Donald Trump a ajouté que "des compensations devraient être versées pour les familles des centaines de milliers de manifestants innocents que l'Iran a tués ces dernières cinquante années, sans même parler des 52.000 tués ces cinq derniers mois".

Un peu plus tard, dans une autre publication, le président octogénaire a jugé que l'Iran devait être tenu "responsable des dégâts et morts causés au Liban, en Syrie, au Yémen et à Gaza".

Ces nouvelles exigences de l'imprévisible dirigeant américain risquent de mettre hors de portée un accord rapide sur le détroit d'Ormuz, qui paraissait déjà bien improbable alors que l'Iran exige de son côté l'acceptation par Washington de "toutes" ses conditions.
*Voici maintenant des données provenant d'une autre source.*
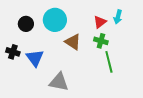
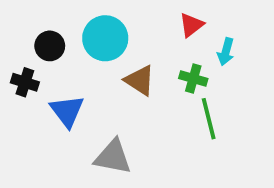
cyan arrow: (118, 17) -> (226, 52), moved
red triangle: (100, 22) -> (191, 25), moved
black cross: (13, 52) -> (25, 82), moved

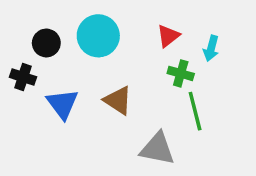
red triangle: (191, 25) -> (168, 36), moved
brown triangle: (140, 80) -> (118, 100), moved
gray triangle: (113, 157) -> (157, 149), moved

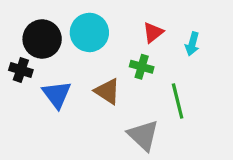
black circle: (46, 43) -> (42, 39), size x1.5
green cross: (181, 73) -> (142, 67), moved
gray triangle: (157, 149) -> (143, 135), turned 32

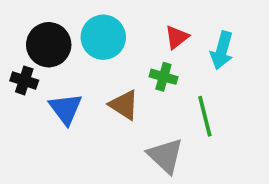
cyan arrow: (192, 44) -> (222, 50), size x1.4

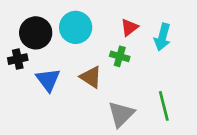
black cross: (24, 80) -> (18, 59), turned -30
green line: (205, 116) -> (164, 106), moved
gray triangle: (165, 156) -> (121, 114), turned 32

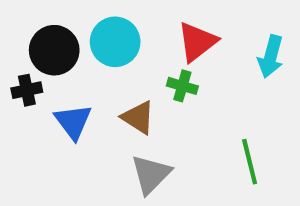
red triangle: (129, 27) -> (197, 42), size x1.5
cyan arrow: (162, 37) -> (271, 57), moved
gray triangle: (121, 114) -> (151, 174), moved

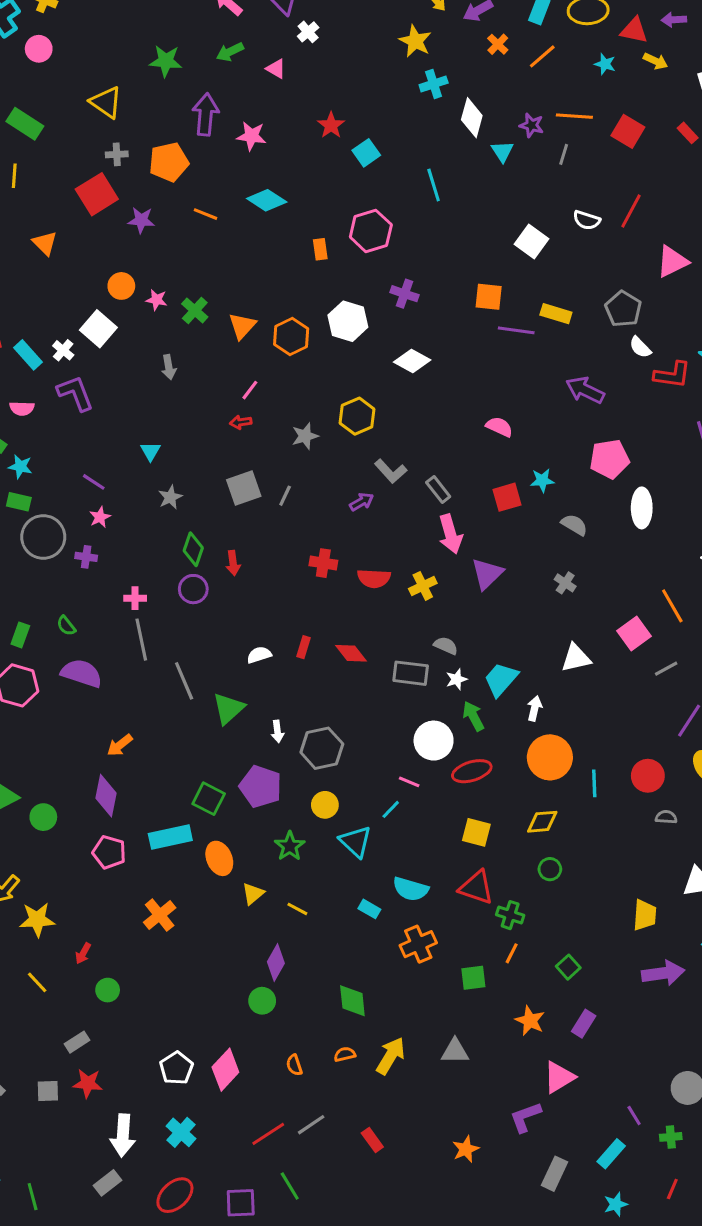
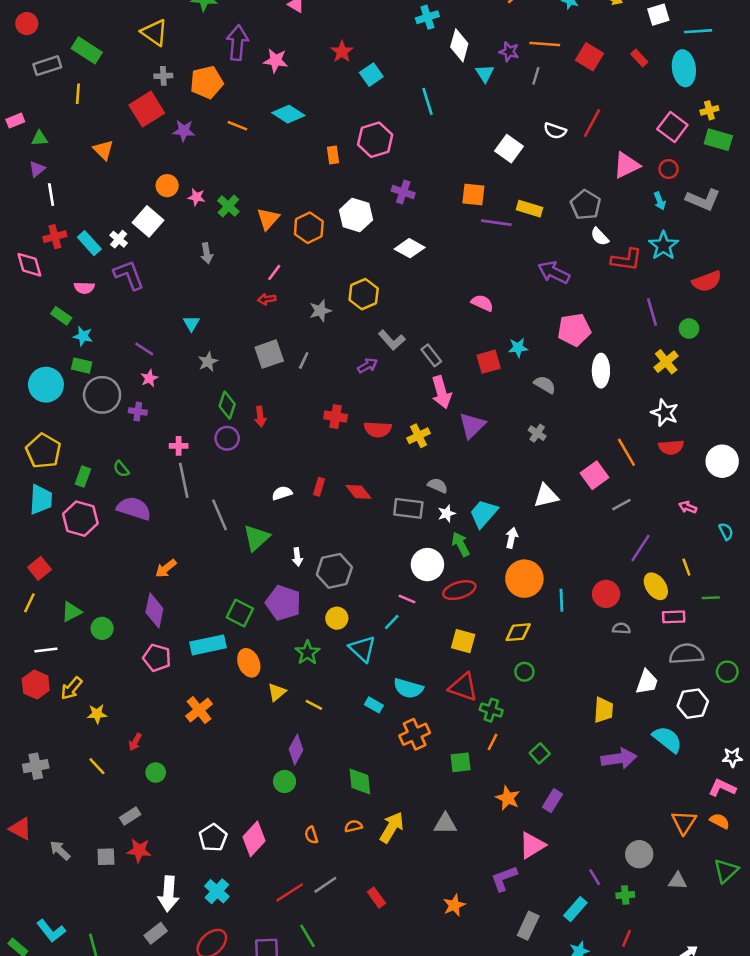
yellow star: (37, 920) -> (97, 714), size x0.7

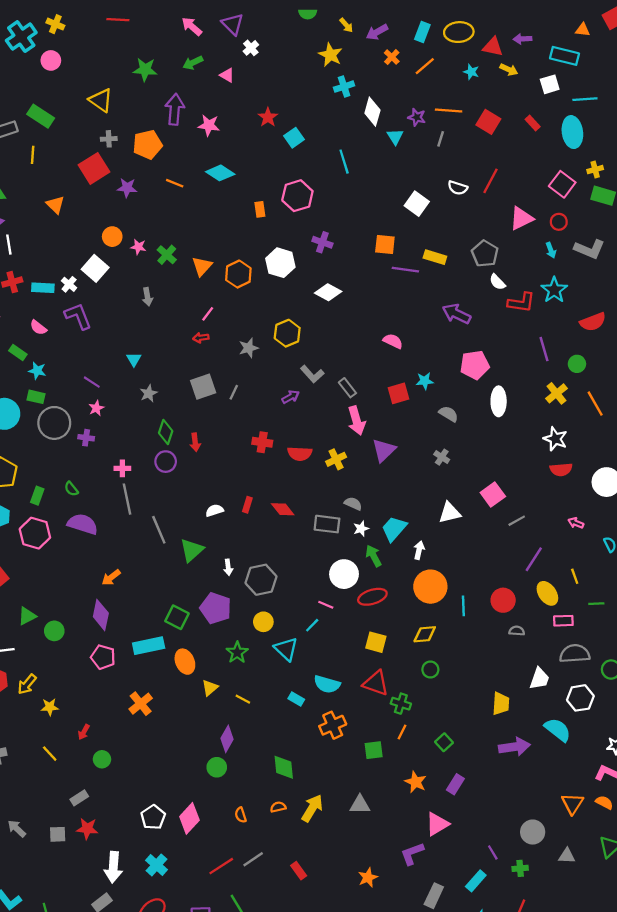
cyan rectangle: (89, 243) -> (43, 288), turned -45
pink semicircle: (84, 288) -> (38, 327), turned 36
orange line: (626, 452) -> (595, 404), moved

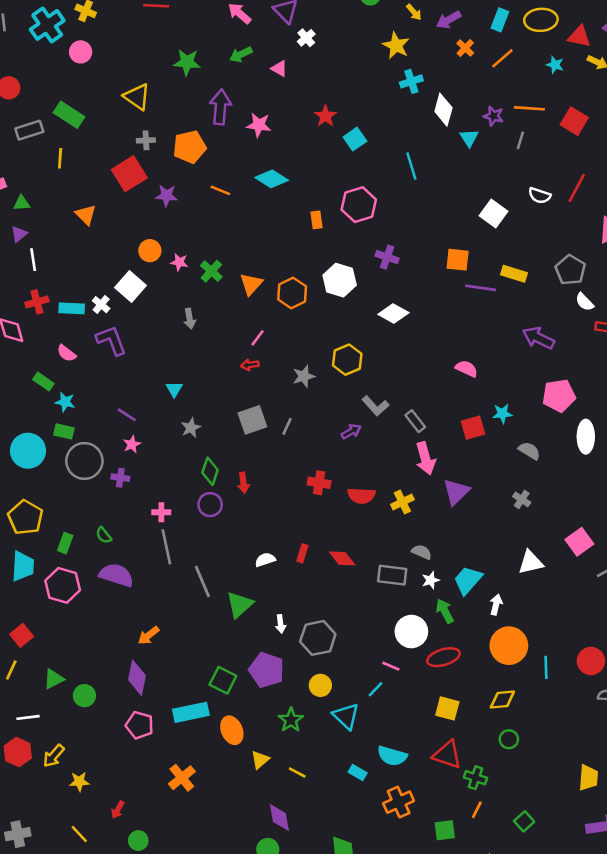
purple diamond: (227, 739) -> (279, 817), turned -40

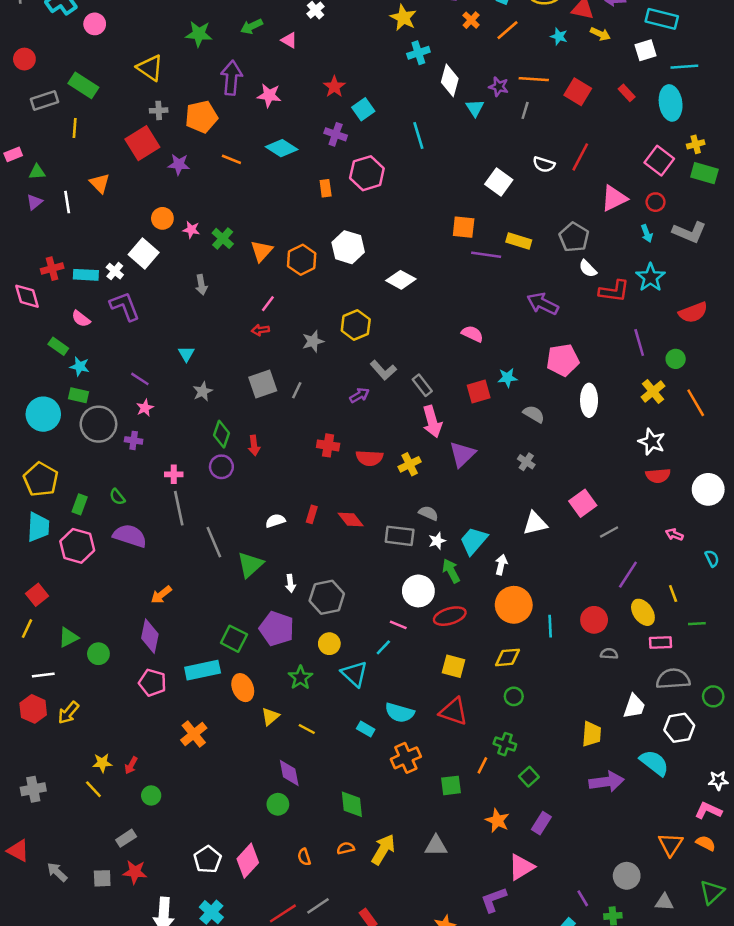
purple cross: (387, 257) -> (336, 134), moved
white line: (33, 260) -> (67, 202), moved
green cross: (476, 778) -> (505, 744), moved
yellow star: (79, 782) -> (102, 763), moved

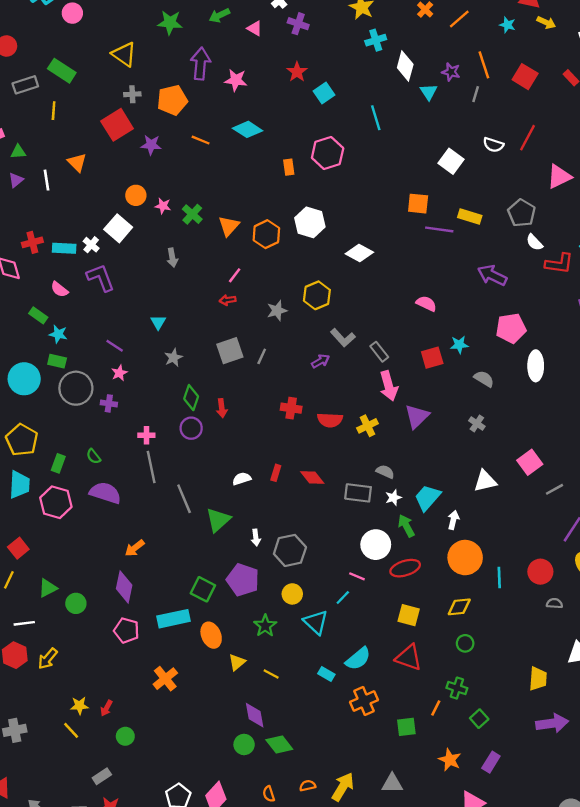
orange line: (534, 79) -> (484, 65), turned 68
purple cross: (336, 134) -> (298, 24), moved
cyan semicircle: (400, 713) -> (358, 659), turned -56
green diamond: (352, 804) -> (279, 744), moved, turned -32

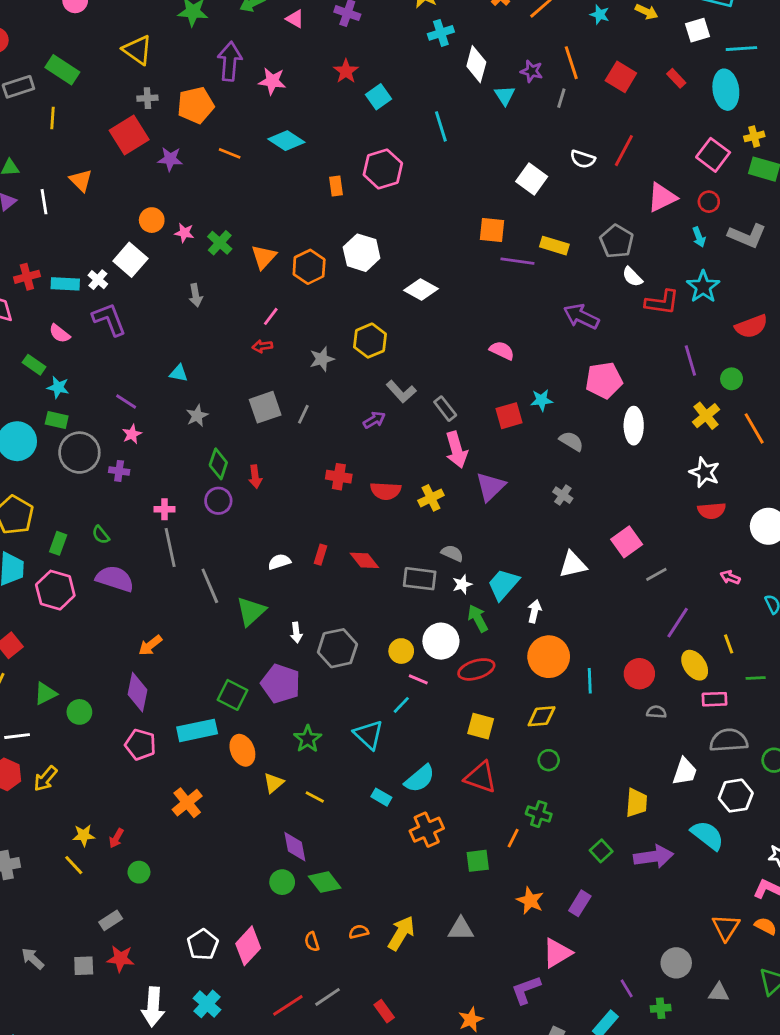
cyan triangle: (158, 322) -> (179, 373), turned -49
yellow circle: (292, 594) -> (401, 651), moved
green square: (479, 719) -> (601, 851), moved

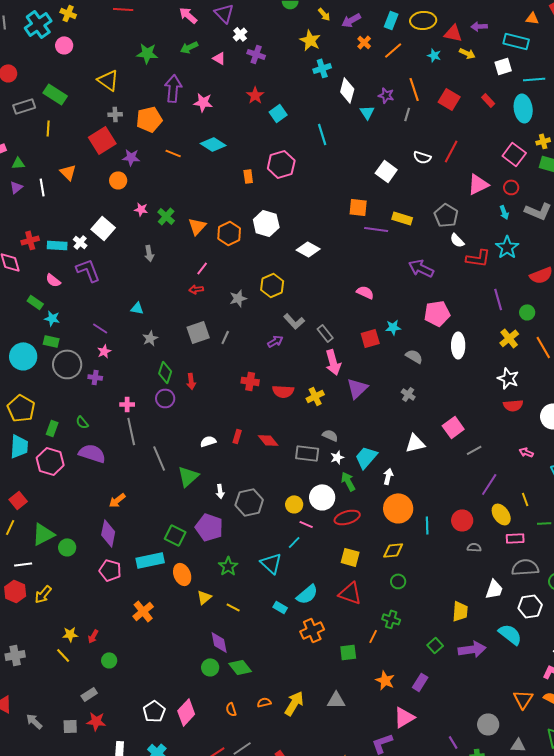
orange circle: (152, 220) -> (118, 180), moved
green triangle: (45, 694) -> (43, 534), size x1.4

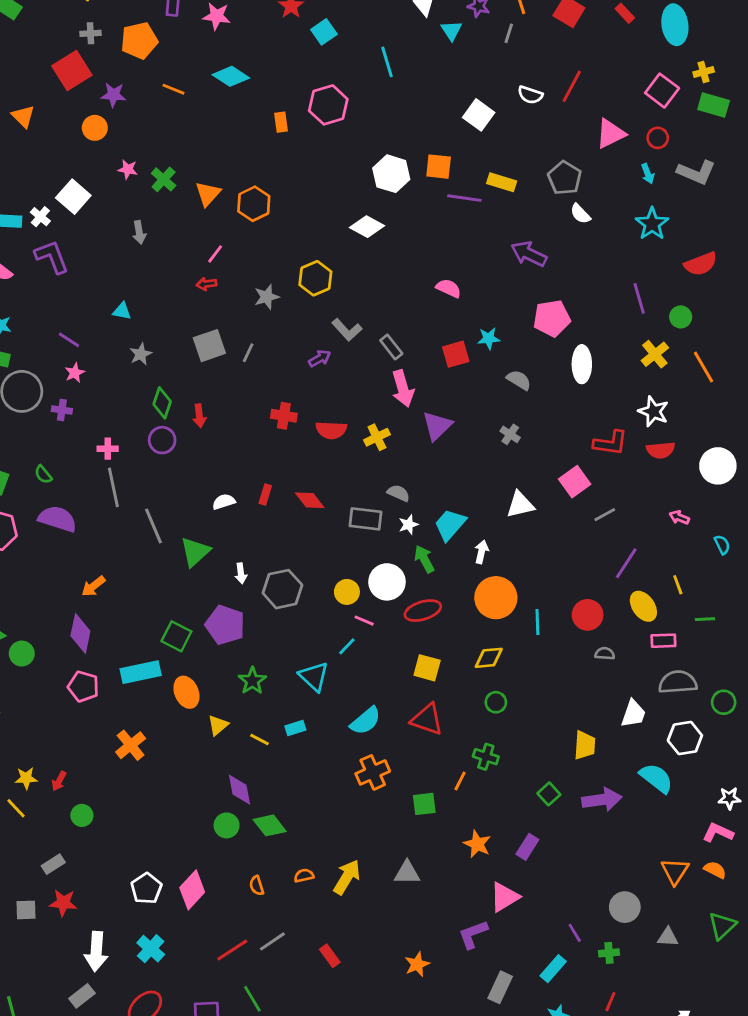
white hexagon: (266, 223) -> (391, 174), moved
red L-shape: (478, 258) -> (610, 443), moved
cyan rectangle: (280, 607) -> (295, 728), moved, turned -48

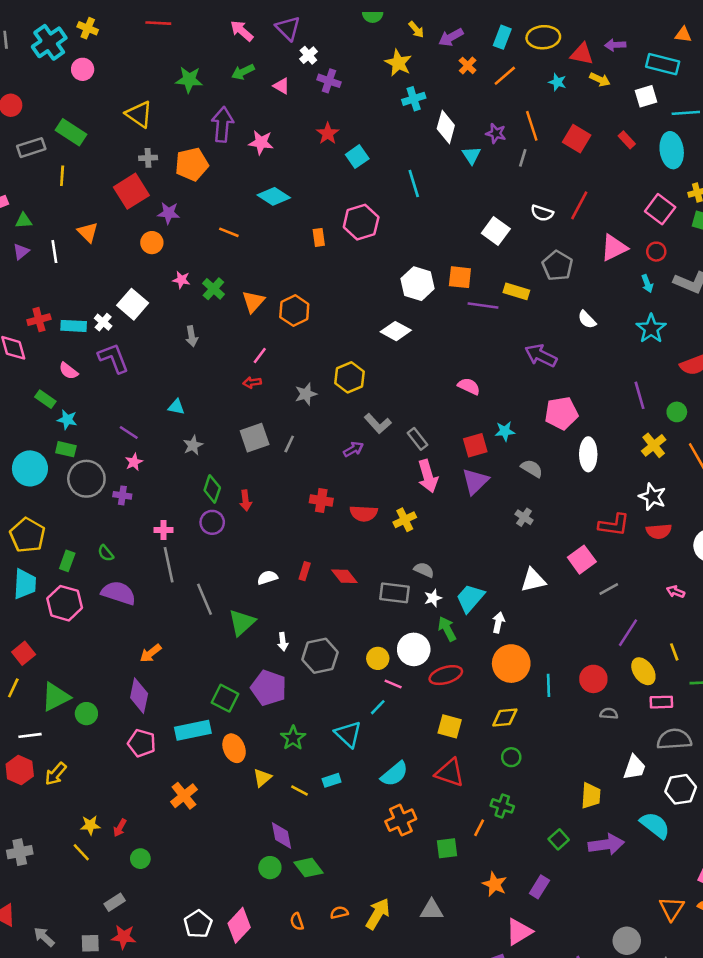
orange line: (174, 89) -> (229, 232), moved
gray pentagon: (565, 178) -> (557, 266), moved
purple triangle: (437, 426) -> (475, 481), moved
Téhéran juge que les Etats-Unis doivent "mettre fin définitivement à la guerre et à l'agression" contre l'Iran et ses alliés, y compris au Yémen et en Irak, lever leur blocus des ports iraniens, "indemniser intégralement l'Iran pour les dommages causés" par les hostilités, lever les sanctions contre l'économie et débloquer "sans condition" les avoirs iraniens gelés.

Dimanche, Donald Trump a laissé entendre qu'il n'avait besoin d'engager ni une offensive militaire majeure ni un effort diplomatique particulier, en assurant qu'il lui suffisait d'"observer" les difficultés économiques de l'Iran.